Yesterday the Southland District Council (SDC) granted New Zealand-owned Greymouth Petroleum Ltd consent to carry out petroleum exploration and to drill a well site on private land on Horseshoe Bay Rd.
The non-notified resource consent, which allows for 24-hour drilling operations, temporary buildings and minor earthworks, has angered some residents who claim they were shut out of decision making.
SDC senior resource management planner Jennifer Green, in a press release, said the council had received written approval for the drilling from all adjoining landowners and occupiers.
The ODT understands this includes nine affected landowners as well as Te Runanga o Ngai Tahu and Te Ao Marama.
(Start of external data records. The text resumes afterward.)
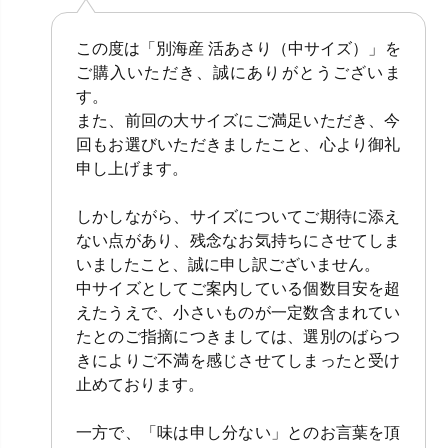
この度は「別海産 活あさり（中サイズ）」を
ご購入いただき、誠にありがとうございま
す。
また、前回の大サイズにご満足いただき、今
回もお選びいただきましたこと、心より御礼
申し上げます。
しかしながら、サイズについてご期待に添え
ない点があり、残念なお気持ちにさせてしま
いましたこと、誠に申し訳ございません。
中サイズとしてご案内している個数目安を超
えたうえで、小さいものが一定数含まれてい
たとのご指摘につきましては、選別のばらつ
きによりご不満を感じさせてしまったと受け
止めております。
一方で、「味は申し分ない」とのお言葉を頂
Contacted landowners declined to comment yesterday.
Greymouth Petroleum Ltd also declined to comment to media yesterday, but the Otago Daily Times understands drilling at the former quarry could begin as soon as next week.
Stewart Island resident Dr Britt Moore said she was appalled by the "crazy" non-notified decision, which had angered many of the 380-strong island population.
"The lack of public input is disgraceful. We were never even given a chance to fight against it."
A petition would be made available at the local RSA hall tomorrow, with support from the Green Party and Greenpeace likely to result in protest action.
Earlier this week Dr Moore, who owns Stewart Island Spa, spoke to residents going to the local store about the proposal, and found at least 80 residents in opposition - with more expected.
The former Unesco World Heritage Centre employee said this move would effectively destroy any long-held ambition of making the island a world heritage site.
"It is established all over the world that fossil fuel drilling ruins eco-tourism."
Since the fishing quota system was introduced in 1989, the SDC had helped the island's population "transition from a fishing economy to an eco-tourism economy".
Stewart Island Community Board chairman Jon Spraggon said the board was supportive of the initial "one-off well, and then the whole thing would be re-evaluated".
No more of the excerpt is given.